Part (a) of Exercise 5.14 in Chapter II of Hartshorne: Show that $\bigoplus_{n\geq 0}\Gamma(X,\mathcal{O}_X(n))$ is the integral closure of $S$.

Question

I'm doing part (a) of Exercise 5.14 in Chapter II of Hartshorne: Let $k$ be an algebraically closed field, and $X\subseteq\mathbb{P}_k^r$ a connected, normal and closed subscheme. Let $S$ be the homogeneous coordinate ring, and $S'=\bigoplus_{n\geq 0}\Gamma(X,\mathcal{O}_X(n))$. Then we have to show that $S$ is a domain and $S'$ is its integral closure.

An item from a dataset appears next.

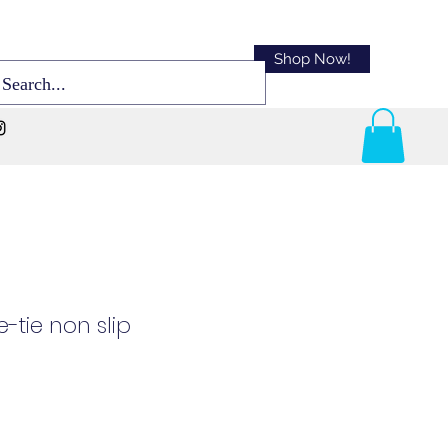
Shop Now!
-tie non slip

Following the hint of Hartshorne, I proved that $X$ is integral, and that $S$ is a domain. He then proposes to consider the sheaf of rings $\mathcal{S}=\bigoplus_{n\geq 0}\mathcal{O}_X(n)$, and show that it is a sheaf of integrally closed domains. And this is the point where I'm failing to see how to proceed.

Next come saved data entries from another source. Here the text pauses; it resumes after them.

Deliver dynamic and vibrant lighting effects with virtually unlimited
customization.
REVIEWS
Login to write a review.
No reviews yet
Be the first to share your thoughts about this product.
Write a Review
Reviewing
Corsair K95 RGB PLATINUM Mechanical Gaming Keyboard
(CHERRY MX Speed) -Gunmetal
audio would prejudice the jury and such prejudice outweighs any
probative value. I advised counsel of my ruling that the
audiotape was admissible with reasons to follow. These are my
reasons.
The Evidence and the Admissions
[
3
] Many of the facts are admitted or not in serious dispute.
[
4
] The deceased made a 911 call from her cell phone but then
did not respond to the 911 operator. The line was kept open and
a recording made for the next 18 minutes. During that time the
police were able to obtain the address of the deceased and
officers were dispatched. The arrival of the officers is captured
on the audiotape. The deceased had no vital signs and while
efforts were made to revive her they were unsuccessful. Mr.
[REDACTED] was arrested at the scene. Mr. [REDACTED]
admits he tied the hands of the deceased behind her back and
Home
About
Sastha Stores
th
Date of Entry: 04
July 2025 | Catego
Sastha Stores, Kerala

In this post, Brian Ng is using the following argument: for $\mathfrak{p}\in\operatorname{Proj S}$, we have $$\mathcal{S}_\mathfrak{p}\cong\bigoplus_{n\geq0}S(n)_{(\mathfrak{p})}\cong\{\frac{s}{b}\ |\ b\notin\mathfrak{p}\text{ homogeneous, every non-zero homogeneous part of $s$ has degree $\geq\deg b$}\}\subseteq S_{\mathfrak{p},\text{ hom.}}$$ where $S_{\mathfrak{p},\text{ hom.}}$ is the localization of $S$ at the homogeneous elements not in $\mathfrak{p}$. With this I agree. However, he then sais that this is integrally closed as $S_{\mathfrak{p},\text{ hom.}}$ is (because $X$ is normal), and that therefore that $S'=\Gamma(X,\mathcal{S})$ is integrally closed to, and I don't see how exactly we may conclude this. First of all, $X$ being normal only implies that $X_\mathfrak{p}\cong S_{(\mathfrak{p})}=(S_{\mathfrak{p},\text{ hom.}})_0$ is integrally closed. Furthermore, how does one conclude from the stalks being integrally closed that every ring of sections of the sheaf is integrally closed?

Answer 1

Suppose $x\in S_1$ is a linear form on $\Bbb P^n$ not in $\mathfrak{p}$. I claim $\mathcal{S}_\mathfrak{p}\cong S_{(\mathfrak{p})}[x]$: as $\mathfrak{p}\in D(x)$, we can write $(\mathcal{O}_X(n))_\mathfrak{p} = (\mathcal{O}_X(n)|_{D(x)})_\mathfrak{p}$ since restriction commutes with stalks. By the identification of $D(x)$ with $\Bbb A^n$, we have $\mathcal{O}_X(n)|_{D(x)}$ is the sheaf associated to the $S_{(x)}$-module $x^nS_{(x)}$, and the prime ideal $\mathfrak{p}$ is associated to the prime ideal $\mathfrak{p}'=\mathfrak{p}_{(x)}$. So $$(\mathcal{O}_X(n)|_{D(x)})_\mathfrak{p} = (\widetilde{x^nS_{(x)}})_{\mathfrak{p}'}=x^nS_{(\mathfrak{p})}$$ and the direct sum $\mathcal{S}_\mathfrak{p}$ is $\bigoplus_{n\geq0} x^nS_{\mathfrak{p}}=S_\mathfrak{p}[x]$. As $S_{\mathfrak{p}}$ is integrally closed, $\mathcal{S}_\mathfrak{p}$ is too.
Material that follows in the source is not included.